Per vincere la resistenza della ragazza per un rapporto senza protezione, Oseghale l’ha prima percossa e colpita e poi, con l’effetto della droga sulla ragazza, ha portato a termine l’atto sessuale senza protezione, "agendo dunque in sprezzante trasgressione di quelle modalità di consumazione assai più sicure che la povera Pamela non poteva non aver richiesto o, comunque, dato per 'scontato’ in considerazione delle connotazioni del rapporto e dell'essere lei stessa in grado di fornirgli i due profilattici". In base a quanto ricostruito dai giudici, una volta finito l’effetto della droga e presa coscienza del rapporto non protetto, Pamela ha esternato la sua rabbia ed è nato un acceso contrato tra i due. “Di fronte ad una così inaspettata reazione della ragazza", l’imputato ha "deciso di risolvere il problema aggredendola fisicamente con le due coltellate sino portare a termine l'azione omicidiaria mediante le modalità e le forme già incontrovertibilmente accertate; dedicandosi poi, con fredda lucidità, a cercare di far scomparire totalmente le tracce biologiche che avrebbero potuto ricondurre alla sua persona".
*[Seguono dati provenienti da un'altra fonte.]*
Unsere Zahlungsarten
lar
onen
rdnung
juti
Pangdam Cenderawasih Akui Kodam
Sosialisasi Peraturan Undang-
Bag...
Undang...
Le parole della difesa dell’imputato

La difesa di Oseghale non ci sta.

Interpellato dall’Adnkronos, l'avvocato Simone Matraxia - legale insieme a Umberto Gramenzi dell’imputato – ha commentato in maniera perentoria le motivazioni della Corte:“Proporremo ricorso in Cassazione convinti dell'estraneità dell'imputato rispetto all'ipotesi della violenza sessuale”.